→ **WORK TASK**
Starting from the line that contains "Except where otherwise", give back every line through the end of the listing exactly as written and no other line.

→ **DATA FOR PROCESSING**

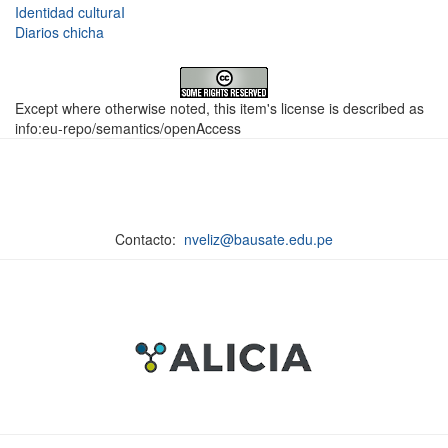
Identidad culturaI
Diarios chicha
Except where otherwise noted, this item's license is described as
info:eu-repo/semantics/openAccess
Contacto:
nveliz@bausate.edu.pe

→ **OUTPUT FOR THIS TASK**
Except where otherwise noted, this item's license is described as
info:eu-repo/semantics/openAccess
Contacto:
nveliz@bausate.edu.pe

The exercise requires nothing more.